GPT-3.5 Turbo (0613) is a specific, versioned "snapshot" of the GPT-3.5 Turbo model family, released by OpenAI on June 13, 2023. Its defining feature was being the first version heavily optimized for reliable function calling, allowing it to interact with external tools and APIs by generating structured JSON output.
Compared to the base `gpt-3.5-turbo` model (which is continuously updated), the `0613` snapshot was static, offering predictable behavior. Its main advantage over its predecessors was reliable function calling. Newer models like `1106` and `0125` have surpassed it by offering larger context windows (16K vs 4K), better instruction-following, a dedicated JSON mode, and lower prices.
For new projects, no. Its official deprecation date is June 13, 2024. Developers should use newer, more capable, and cheaper versions like `gpt-3.5-turbo-0125`. Its relevance today is primarily for maintaining legacy systems that were built specifically around its behavior and for serving as a historical benchmark for model progress.

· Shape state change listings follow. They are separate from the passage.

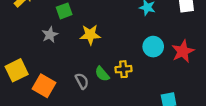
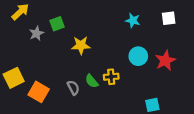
gray star: (50, 35) -> (36, 33), moved

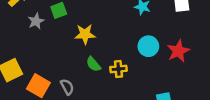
green semicircle: (92, 81) -> (93, 64), moved
gray semicircle: (73, 88) -> (67, 87), moved

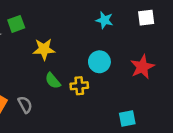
cyan circle: (148, 46) -> (99, 62), moved

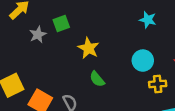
yellow star: (44, 49) -> (88, 48), turned 30
yellow cross: (79, 86) -> (158, 84), moved

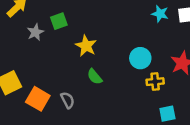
cyan star: (148, 20) -> (160, 14), moved

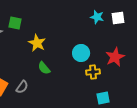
green square: (59, 21) -> (15, 23), turned 32
gray semicircle: (67, 100) -> (22, 87), turned 64

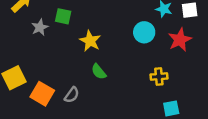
cyan circle: (81, 53) -> (144, 32), moved
red star: (115, 57) -> (180, 40), moved

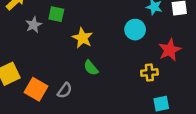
red star: (180, 40) -> (170, 50), moved

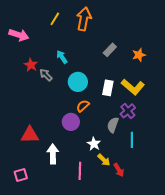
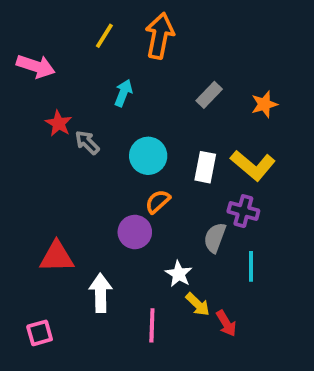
cyan arrow: (62, 57) -> (123, 93), moved, turned 56
purple cross: (128, 111) -> (243, 211), turned -35

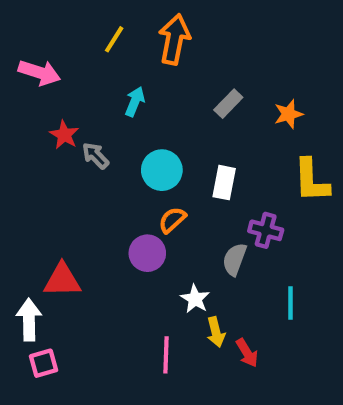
yellow L-shape: (253, 165) -> (311, 180), moved, turned 48
cyan line: (251, 266) -> (291, 303), moved
white arrow: (101, 293) -> (29, 320), moved
yellow arrow: (198, 304) -> (216, 332), turned 32

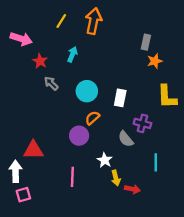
gray rectangle: (228, 104) -> (146, 42), moved, turned -32
red star: (64, 135) -> (40, 61), moved
gray semicircle: (235, 259) -> (126, 139), turned -60
red arrow: (247, 353) -> (132, 189), turned -48
pink line: (166, 355) -> (72, 177), moved

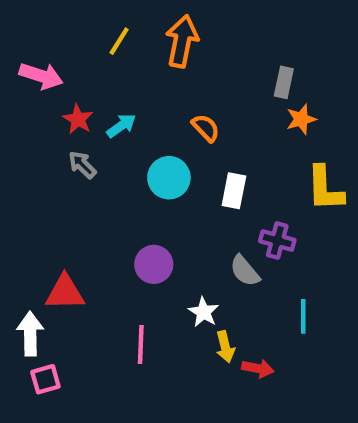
cyan arrow: (72, 54) -> (121, 126), moved, turned 32
gray arrow: (51, 83) -> (82, 165), moved
orange semicircle: (92, 118) -> (206, 128), moved, turned 88

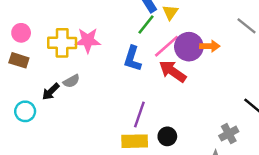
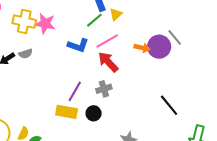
purple circle: (189, 47) -> (159, 47), moved
blue L-shape: (132, 59) -> (78, 45), turned -100
gray cross: (229, 134) -> (104, 89), moved

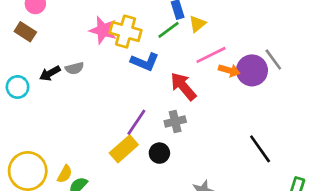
yellow cross: (24, 22) -> (126, 32), moved
pink line: (107, 41) -> (211, 55), moved
yellow rectangle: (67, 112) -> (124, 149), turned -55

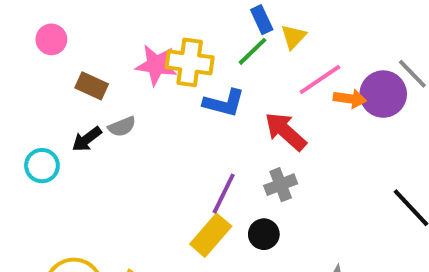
brown rectangle: (25, 32) -> (92, 86), moved

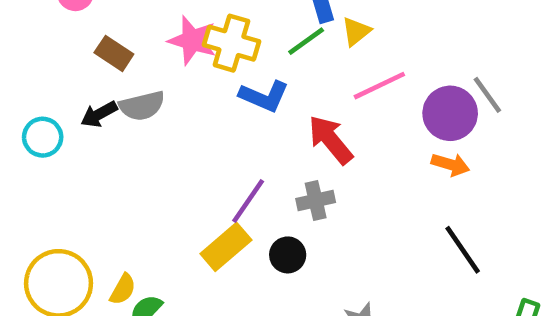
orange arrow: (350, 99) -> (450, 165), moved
gray semicircle: (122, 127) -> (142, 106), size x1.4

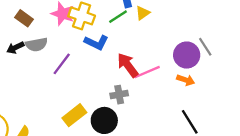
pink line: (379, 86) -> (147, 72), moved
purple line: (248, 201) -> (62, 64), moved
black circle: (288, 255) -> (104, 120), size x1.5

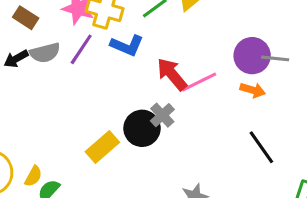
gray line: (205, 47) -> (275, 58), moved, turned -48
purple line: (62, 64) -> (81, 49), moved
gray cross: (119, 95) -> (162, 115), turned -30
black circle: (104, 120) -> (142, 128), moved

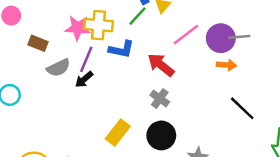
black arrow: (16, 59) -> (84, 79), moved
pink line: (199, 82) -> (186, 35), moved
black circle: (142, 128) -> (161, 135), moved

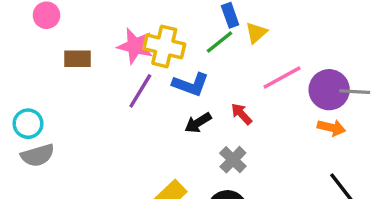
brown rectangle: (38, 43) -> (78, 59), turned -30
red arrow: (161, 65) -> (242, 114), size x0.6
gray semicircle: (58, 68) -> (38, 155), moved
black arrow: (84, 79) -> (198, 123), moved

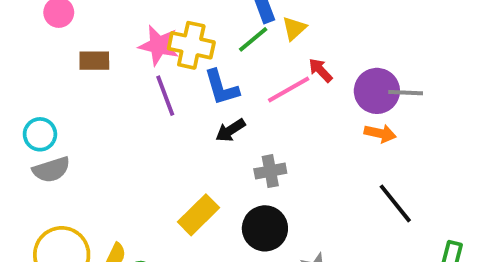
pink line: (282, 78) -> (289, 90), moved
blue L-shape: (191, 84) -> (221, 87), turned 54
purple line: (140, 91) -> (165, 96), turned -51
red arrow: (242, 114) -> (320, 70), moved
gray cross: (233, 160) -> (270, 171), turned 36

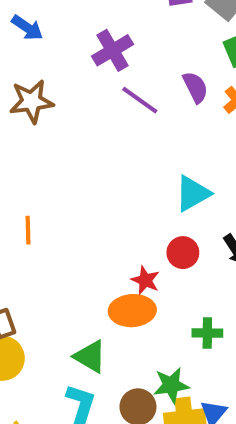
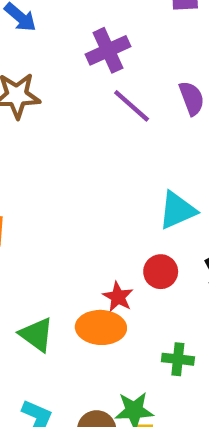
green triangle: (90, 357) -> (37, 335), moved

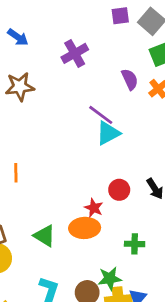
purple line: (132, 106) -> (101, 115), moved
cyan triangle: (177, 210) -> (108, 133), moved

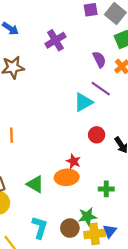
purple line: (101, 115) -> (101, 89), moved
red circle: (119, 190) -> (97, 135), moved

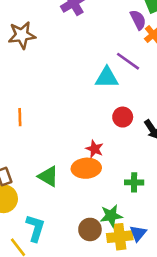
purple semicircle: (99, 59) -> (138, 20), moved
cyan triangle: (83, 102) -> (107, 78), turned 30
cyan L-shape: (40, 227) -> (35, 228), moved

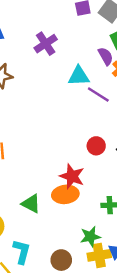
cyan triangle: (107, 78) -> (79, 76), moved
red star: (95, 149) -> (72, 176), size x1.5
brown circle: (90, 229) -> (61, 260), moved

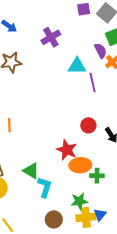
purple line: (98, 95) -> (93, 82), turned 42
orange ellipse: (65, 194) -> (80, 165), moved
cyan L-shape: (22, 252) -> (45, 187), moved

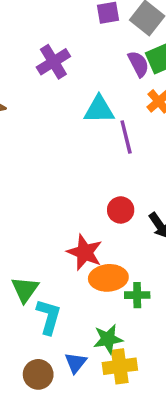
purple semicircle: (101, 51) -> (138, 64), moved
green triangle: (31, 171) -> (25, 289), turned 36
blue triangle: (100, 215) -> (76, 363), moved
brown circle: (54, 219) -> (38, 374), moved

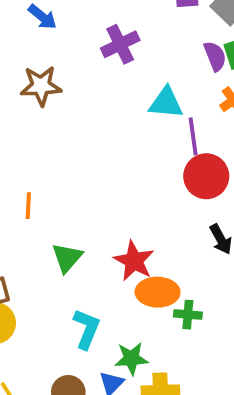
red circle: (121, 210) -> (206, 176), moved, size x1.5
green triangle: (25, 289) -> (67, 258), moved
green star: (108, 339) -> (131, 359), moved

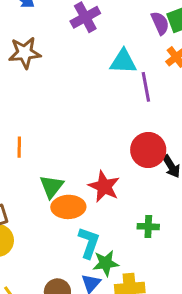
red circle: (206, 176) -> (148, 150), moved
orange ellipse: (158, 292) -> (68, 207), moved
cyan L-shape: (86, 329) -> (89, 243), moved

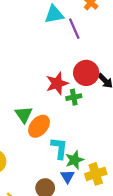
red star: (104, 186) -> (57, 83), moved, turned -30
orange ellipse: (68, 207) -> (39, 126), turned -35
green cross: (148, 227) -> (74, 97), moved

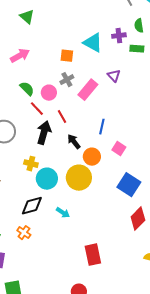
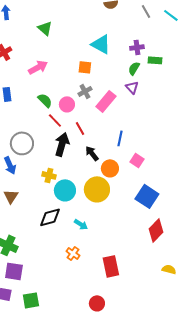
green semicircle: (139, 26) -> (134, 68), moved, turned 40
cyan triangle: (93, 43) -> (101, 44), moved
orange cross: (24, 233) -> (73, 253), moved

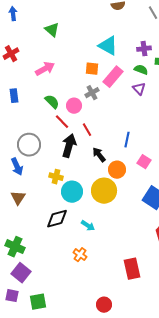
green semicircle: (134, 68) -> (141, 70), turned 80
pink rectangle: (106, 101) -> (113, 77), moved
red rectangle: (111, 266) -> (132, 269), moved
purple square: (14, 271) -> (21, 273), turned 30

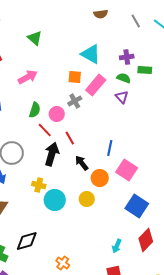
green semicircle: (52, 102) -> (35, 110), turned 63
pink square: (144, 162) -> (127, 170), size x1.5
yellow circle: (104, 191) -> (87, 199), size x0.6
black diamond: (57, 219) -> (27, 241), moved
cyan arrow: (88, 226) -> (117, 246), moved, turned 80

OpenAI has stated that after the deprecation date, API calls made to the `gpt-3.5-turbo-0613` endpoint will be automatically rerouted to the current standard `gpt-3.5-turbo` model. While this prevents applications from breaking entirely, it can lead to unexpected behavior or changes in output quality, so proactive migration is strongly recommended.
Function calling is a feature that allows a developer to define a set of tools or functions within their code. The LLM can then choose to "call" one of these functions in response to a prompt. The model doesn't execute the code itself; instead, it generates a JSON object containing the name of the function to call and the arguments to use, which the developer's application can then parse and execute.
The primary limitations are its small 4K token context window, its impending deprecation, and its comparatively weaker performance on complex reasoning tasks when measured against state-of-the-art models like GPT-4. It is also prone to hallucination and requires careful prompt engineering for best results.